Stored dataset items
..............................
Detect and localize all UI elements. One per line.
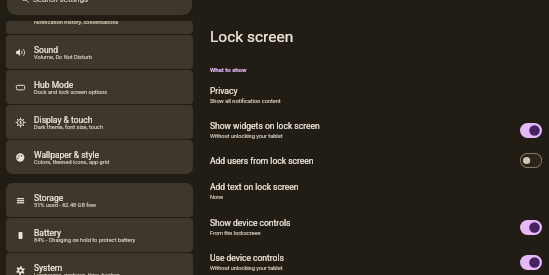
button[interactable]: Hub Mode	[6, 70, 193, 104]
button[interactable]: Sound	[6, 35, 193, 69]
staticText: Show device controls	[210, 218, 291, 228]
button[interactable]: On	[520, 220, 542, 235]
staticText: Privacy	[210, 86, 238, 96]
staticText: Search settings	[33, 0, 89, 4]
button[interactable]: On	[520, 123, 542, 138]
staticText: Dock and lock screen options	[34, 89, 108, 96]
staticText: Without unlocking your tablet	[210, 133, 283, 140]
staticText: What to show	[210, 66, 247, 73]
button[interactable]: On	[520, 255, 542, 270]
staticText: Storage	[34, 193, 64, 203]
staticText: Lock screen	[210, 28, 294, 46]
button[interactable]: Battery	[6, 218, 193, 252]
staticText: Add users from lock screen	[210, 156, 314, 166]
button[interactable]: Privacy	[210, 78, 549, 113]
staticText: Hub Mode	[34, 80, 74, 90]
staticText: Languages, gestures, time, backup	[34, 272, 120, 275]
staticText: Display & touch	[34, 115, 93, 125]
staticText: None	[210, 194, 224, 201]
staticText: From the lockscreen	[210, 230, 261, 237]
staticText: Use device controls	[210, 253, 284, 263]
button[interactable]: System	[6, 253, 193, 275]
button[interactable]: Notifications	[6, 21, 193, 34]
staticText: Dark theme, font size, touch	[34, 124, 104, 131]
button[interactable]: Search	[7, 0, 192, 15]
button[interactable]: Display & touch	[6, 105, 193, 139]
button[interactable]: Show widgets on lock screen	[210, 113, 549, 148]
staticText: Notification history, conversations	[34, 21, 119, 26]
button[interactable]: Add users from lock screen	[210, 148, 549, 173]
button[interactable]: Show device controls	[210, 210, 549, 245]
staticText: Show all notification content	[210, 98, 281, 105]
staticText: Volume, Do Not Disturb	[34, 54, 92, 61]
button[interactable]: Add text on lock screen	[210, 173, 549, 210]
staticText: Show widgets on lock screen	[210, 121, 320, 131]
staticText: Battery	[34, 228, 61, 238]
staticText: System	[34, 263, 63, 273]
staticText: Sound	[34, 45, 59, 55]
button[interactable]: Storage	[6, 183, 193, 217]
staticText: Wallpaper & style	[34, 150, 99, 160]
other: Search	[21, 0, 29, 3]
staticText: Add text on lock screen	[210, 182, 299, 192]
button[interactable]: Off	[520, 153, 542, 168]
staticText: Without unlocking your tablet	[210, 265, 283, 272]
staticText: 84% - Charging on hold to protect batter…	[34, 237, 136, 244]
button[interactable]: Wallpaper & style	[6, 140, 193, 174]
button[interactable]: Use device controls	[210, 245, 549, 275]
staticText: Colors, themed icons, app grid	[34, 159, 110, 166]
staticText: 51% used - 62.48 GB free	[34, 202, 97, 209]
..............................
What this task involves: Wherever a line of the data holds "touch", copy that line.

Answer for the task:
staticText: Display & touch	[34, 115, 93, 125]
staticText: Dark theme, font size, touch	[34, 124, 104, 131]
button[interactable]: Display & touch	[6, 105, 193, 139]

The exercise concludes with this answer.